Tonight, alone, I marry the bed.”

-“The Ballad of a Lonely Masturbator” by Anne Sexton

There’s a masturbator in the preschool class my friend Kat teaches.  She fondles herself at nap time and sometimes at the little round table where the class eats graham crackers and sips apple juice.  The child’s two-and-a-half and she’s getting it regular.  She’s taking matters into her own hands and she’s getting the job done.  Satisfaction?  Absolutely.

Color me impressed.

Kat has promised to ask the masturbator for some tips.  I wait with bated breath.

* * *

I like masturbation in theory.  It’s efficient.  It’s self-sufficient.  No messy interpersonal drama.  No emotional entanglement.  Just good aerobic fun.  And there’s opportunity to accessorize.  To dress up your pleasure with a vibrator or a dildo.  The choices!  Silicone, latex, pastels, neon: the kinky catalog of possibilities is endless.

The thing is, I’ve never quite gotten the hang of it.  Orgasm- clitoral, vaginal, mental- has remained tantalizingly out-of-reach.

And believe me, I’ve reached.

* * *

Jay knew that I was orgasmically challenged and he took it upon himself to rectify the situation.  It was a vanity project.  He would be the man to break through my defenses.  He’d be the man to storm the castle.  And so he poked.  He prodded, he sucked, he licked.  He bobbed up and down like a seal at Sea World.  For my part, I made what I hoped were sexy, satisfied moans.  “Oh.  O-oh.  Oh!”  I tried to arrange my face in a simulacrum of blissed-out beauty.  I sucked in my stomach.  I worried that I had not waxed enough.  I noted with displeasure the dark little patch of hair I’d neglected on my thigh.  Jay fingered.  Jay rubbed.  Jay stroked and Jay dug his stubby fingers deeper into my unyielding spinster’s vagina.

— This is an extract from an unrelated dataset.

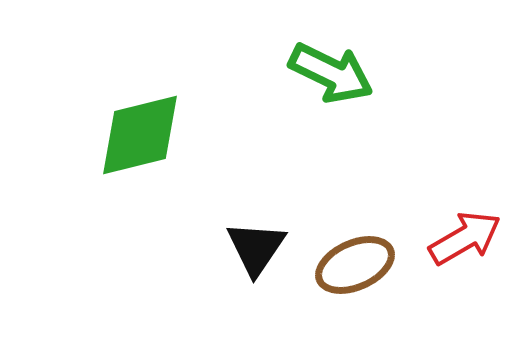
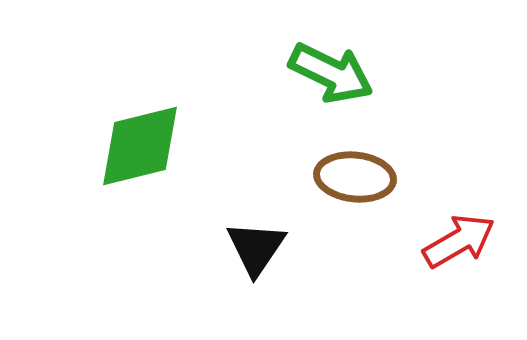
green diamond: moved 11 px down
red arrow: moved 6 px left, 3 px down
brown ellipse: moved 88 px up; rotated 30 degrees clockwise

I appreciated his efforts.  Really I did.  I showed my gratitude with half a blow job and a complimentary appraisal of his manhood.  “I’m no expert,” I said, “but it looks big to me.”

I wanted to please him.  My pleasure was secondary.  An afterthought.

* * *

Freud would have things to say about me.  Krafft-Ebbing, too.  I’d be pronounced frigid and my unnaturalness would be studied and written up.  Cosmo would suggest 97 fail-safe tips.

But the problem- for me anyway- can be found in Woody Allen’s famous pronouncement on the subject: “Don’t knock masturbation.  It’s sex with someone I love.”   What happens if masturbation is sex with someone you loathe?  Can you ever make love to yourself if you don’t even like yourself?  Or do your ladyparts wither and die on the vine?  Are you left always wanting?

* * *

I envy that masturbating moppet.  I envy her lack of inhibitions and I envy her unabashed embrace of pleasure.  More, I envy her innocence.  At two, she hasn’t yet learned that she’s fat and ugly and wrong.  She hasn’t learned to pluck and tweeze and groom herself into someone else.  She doesn’t yet know that, if she knows what’s good for her, she’ll play dumb and act coy.  That boys don’t like girls who talk too much.  Who have opinions.  Wants.  Need.s  She doesn’t know to say that math is hard and sure, we can do it on my parents’ bed.  She has no idea that she’ll fake it to spare his feelings.

She is joyful and she is free.  Tickle me Elmo?  You bet your ass.